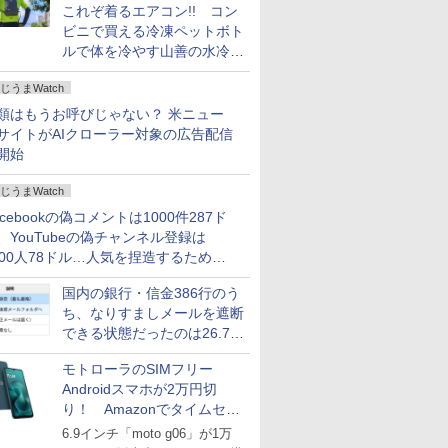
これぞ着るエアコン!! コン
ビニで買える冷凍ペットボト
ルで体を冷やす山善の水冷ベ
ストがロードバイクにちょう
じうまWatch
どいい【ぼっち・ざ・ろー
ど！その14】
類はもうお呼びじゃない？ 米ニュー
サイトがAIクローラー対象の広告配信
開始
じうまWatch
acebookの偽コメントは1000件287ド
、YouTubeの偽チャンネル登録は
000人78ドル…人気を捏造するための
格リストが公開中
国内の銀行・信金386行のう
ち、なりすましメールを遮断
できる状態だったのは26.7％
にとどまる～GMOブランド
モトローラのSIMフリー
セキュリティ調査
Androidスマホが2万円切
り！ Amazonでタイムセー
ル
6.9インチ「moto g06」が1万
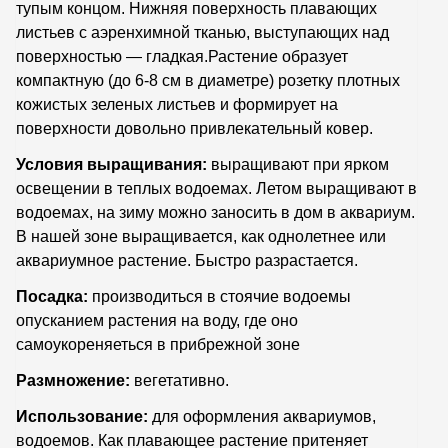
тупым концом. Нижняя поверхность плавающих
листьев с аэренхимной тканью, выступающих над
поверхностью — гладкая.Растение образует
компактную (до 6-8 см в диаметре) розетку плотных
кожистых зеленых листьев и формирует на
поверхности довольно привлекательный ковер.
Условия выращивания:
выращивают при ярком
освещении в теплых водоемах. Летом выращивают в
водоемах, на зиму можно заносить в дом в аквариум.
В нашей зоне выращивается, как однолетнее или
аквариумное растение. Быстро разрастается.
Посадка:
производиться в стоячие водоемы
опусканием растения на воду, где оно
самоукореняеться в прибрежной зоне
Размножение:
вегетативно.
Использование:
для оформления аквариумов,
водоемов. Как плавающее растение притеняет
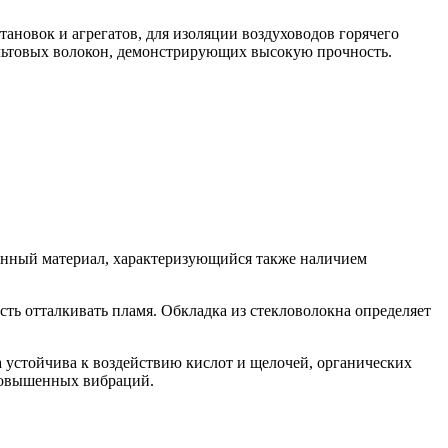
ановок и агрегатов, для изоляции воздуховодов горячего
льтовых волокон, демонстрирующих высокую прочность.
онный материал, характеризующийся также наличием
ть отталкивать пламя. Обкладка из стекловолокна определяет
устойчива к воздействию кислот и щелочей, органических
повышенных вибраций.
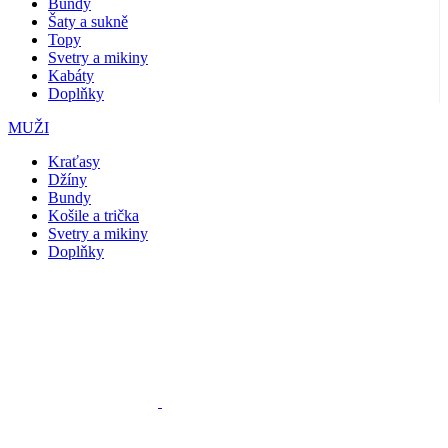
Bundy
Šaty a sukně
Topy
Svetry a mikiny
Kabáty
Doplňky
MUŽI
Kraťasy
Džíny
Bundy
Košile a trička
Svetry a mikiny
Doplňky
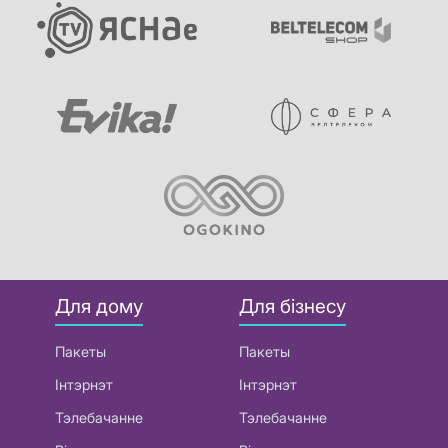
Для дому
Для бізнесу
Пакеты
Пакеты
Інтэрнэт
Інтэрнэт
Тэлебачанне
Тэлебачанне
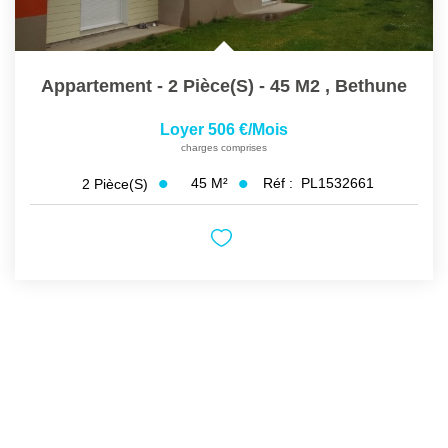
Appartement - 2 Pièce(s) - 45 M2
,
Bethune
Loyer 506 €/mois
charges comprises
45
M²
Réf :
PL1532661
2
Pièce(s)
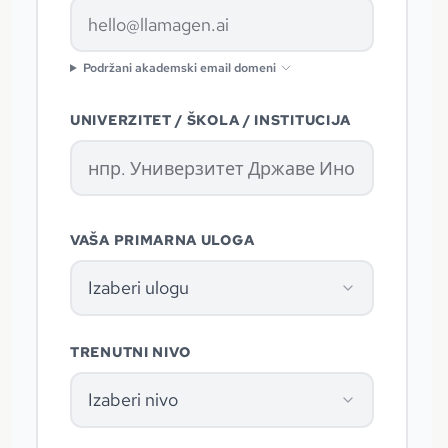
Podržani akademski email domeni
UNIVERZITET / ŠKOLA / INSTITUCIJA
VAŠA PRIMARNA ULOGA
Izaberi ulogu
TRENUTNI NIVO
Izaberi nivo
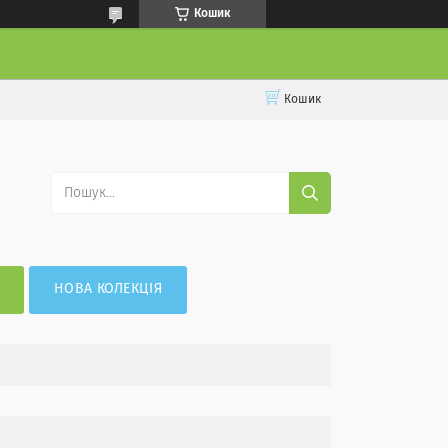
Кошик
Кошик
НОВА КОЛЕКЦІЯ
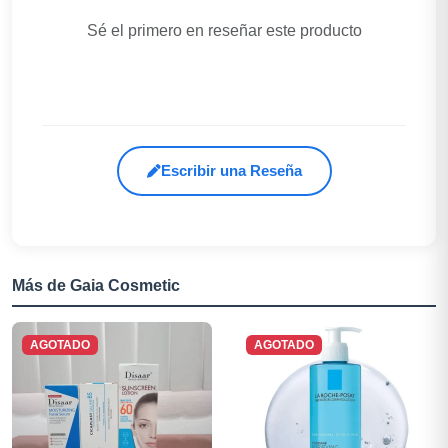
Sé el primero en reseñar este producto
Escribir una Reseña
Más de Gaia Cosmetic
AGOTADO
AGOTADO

····················

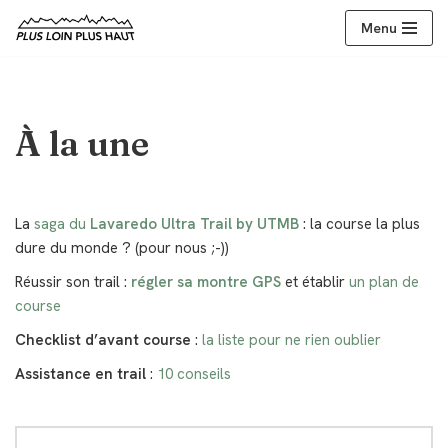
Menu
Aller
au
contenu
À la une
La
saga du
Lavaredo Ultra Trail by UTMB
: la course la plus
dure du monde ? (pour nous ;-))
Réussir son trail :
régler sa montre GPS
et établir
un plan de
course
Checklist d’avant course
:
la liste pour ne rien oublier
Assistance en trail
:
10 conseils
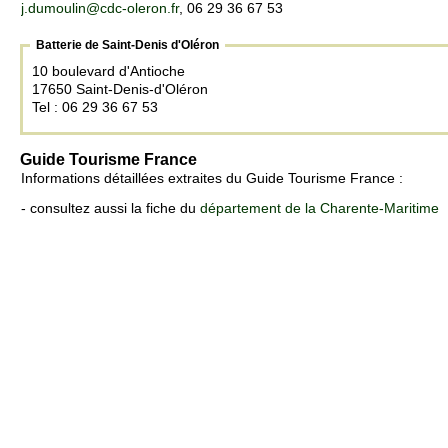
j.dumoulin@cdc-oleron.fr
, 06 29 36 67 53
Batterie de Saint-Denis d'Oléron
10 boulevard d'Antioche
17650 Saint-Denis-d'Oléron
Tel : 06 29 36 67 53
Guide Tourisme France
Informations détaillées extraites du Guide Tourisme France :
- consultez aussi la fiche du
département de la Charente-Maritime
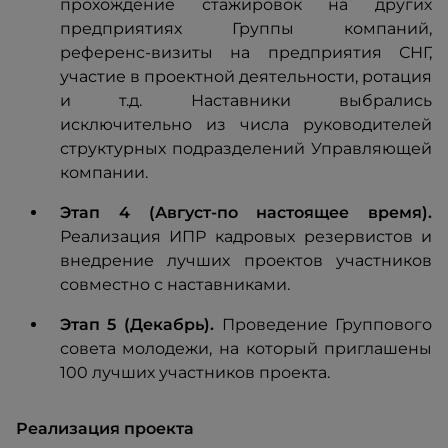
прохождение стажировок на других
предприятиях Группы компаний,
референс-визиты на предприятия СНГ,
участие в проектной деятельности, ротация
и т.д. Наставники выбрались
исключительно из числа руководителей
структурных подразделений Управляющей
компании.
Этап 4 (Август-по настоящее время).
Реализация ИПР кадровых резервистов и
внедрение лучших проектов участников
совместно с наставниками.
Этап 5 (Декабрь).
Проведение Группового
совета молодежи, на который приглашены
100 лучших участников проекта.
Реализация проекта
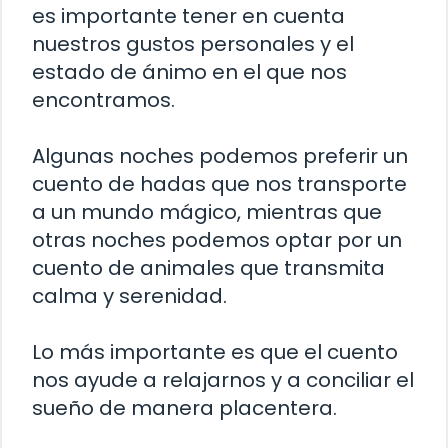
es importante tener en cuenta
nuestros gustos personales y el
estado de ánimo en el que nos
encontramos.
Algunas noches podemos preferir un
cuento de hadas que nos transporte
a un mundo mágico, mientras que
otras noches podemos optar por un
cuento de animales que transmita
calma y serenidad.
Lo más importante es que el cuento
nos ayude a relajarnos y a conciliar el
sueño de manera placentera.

····················

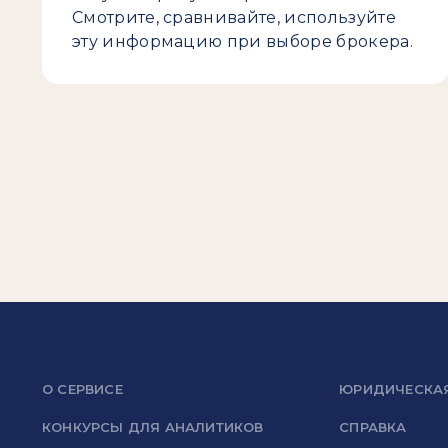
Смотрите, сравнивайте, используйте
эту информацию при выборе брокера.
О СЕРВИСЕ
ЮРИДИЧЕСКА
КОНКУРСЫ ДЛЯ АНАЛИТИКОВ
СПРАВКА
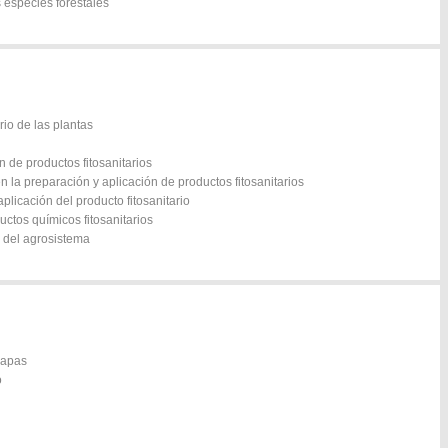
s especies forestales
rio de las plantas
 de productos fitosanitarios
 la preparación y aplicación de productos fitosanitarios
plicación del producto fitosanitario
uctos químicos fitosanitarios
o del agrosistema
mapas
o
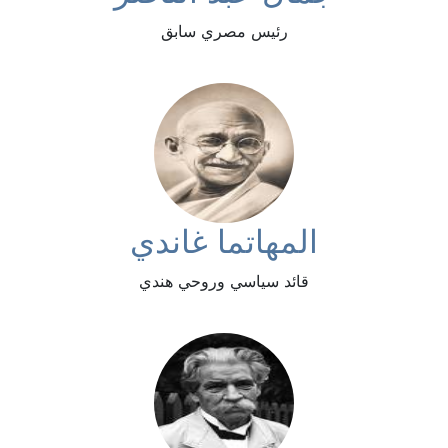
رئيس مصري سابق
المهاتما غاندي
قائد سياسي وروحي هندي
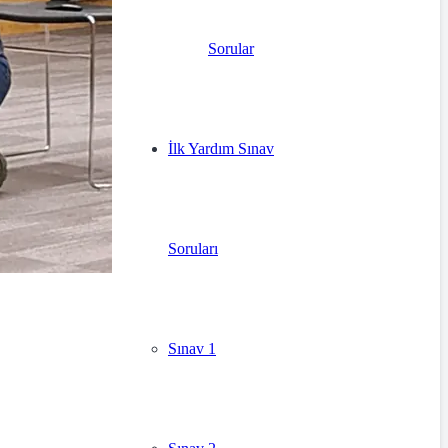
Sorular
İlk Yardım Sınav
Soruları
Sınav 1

····················

» ASSIGNED TASK: Could you repeat, exactly, only the lines above starting at the one that has "これぞ着るエアコン!! コン" and stopping after the one that has "Loyer 506 €/mois", without the pictures?

» RESPONSE TO THIS TASK:
これぞ着るエアコン!! コン
ビニで買える冷凍ペットボト
ルで体を冷やす山善の水冷ベ
ストがロードバイクにちょう
じうまWatch
どいい【ぼっち・ざ・ろー
ど！その14】
類はもうお呼びじゃない？ 米ニュー
サイトがAIクローラー対象の広告配信
開始
じうまWatch
acebookの偽コメントは1000件287ド
、YouTubeの偽チャンネル登録は
000人78ドル…人気を捏造するための
格リストが公開中
国内の銀行・信金386行のう
ち、なりすましメールを遮断
できる状態だったのは26.7％
にとどまる～GMOブランド
モトローラのSIMフリー
セキュリティ調査
Androidスマホが2万円切
り！ Amazonでタイムセー
ル
6.9インチ「moto g06」が1万
тупым концом. Нижняя поверхность плавающих
листьев с аэренхимной тканью, выступающих над
поверхностью — гладкая.Растение образует
компактную (до 6-8 см в диаметре) розетку плотных
кожистых зеленых листьев и формирует на
поверхности довольно привлекательный ковер.
Условия выращивания:
выращивают при ярком
освещении в теплых водоемах. Летом выращивают в
водоемах, на зиму можно заносить в дом в аквариум.
В нашей зоне выращивается, как однолетнее или
аквариумное растение. Быстро разрастается.
Посадка:
производиться в стоячие водоемы
опусканием растения на воду, где оно
самоукореняеться в прибрежной зоне
Размножение:
вегетативно.
Использование:
для оформления аквариумов,
водоемов. Как плавающее растение притеняет
ановок и агрегатов, для изоляции воздуховодов горячего
льтовых волокон, демонстрирующих высокую прочность.
онный материал, характеризующийся также наличием
ть отталкивать пламя. Обкладка из стекловолокна определяет
устойчива к воздействию кислот и щелочей, органических
повышенных вибраций.
Bundy
Šaty a sukně
Topy
Svetry a mikiny
Kabáty
Doplňky
MUŽI
Kraťasy
Džíny
Bundy
Košile a trička
Svetry a mikiny
Doplňky
Для дому
Для бізнесу
Пакеты
Пакеты
Інтэрнэт
Інтэрнэт
Тэлебачанне
Тэлебачанне
Appartement - 2 Pièce(s) - 45 M2
,
Bethune
Loyer 506 €/mois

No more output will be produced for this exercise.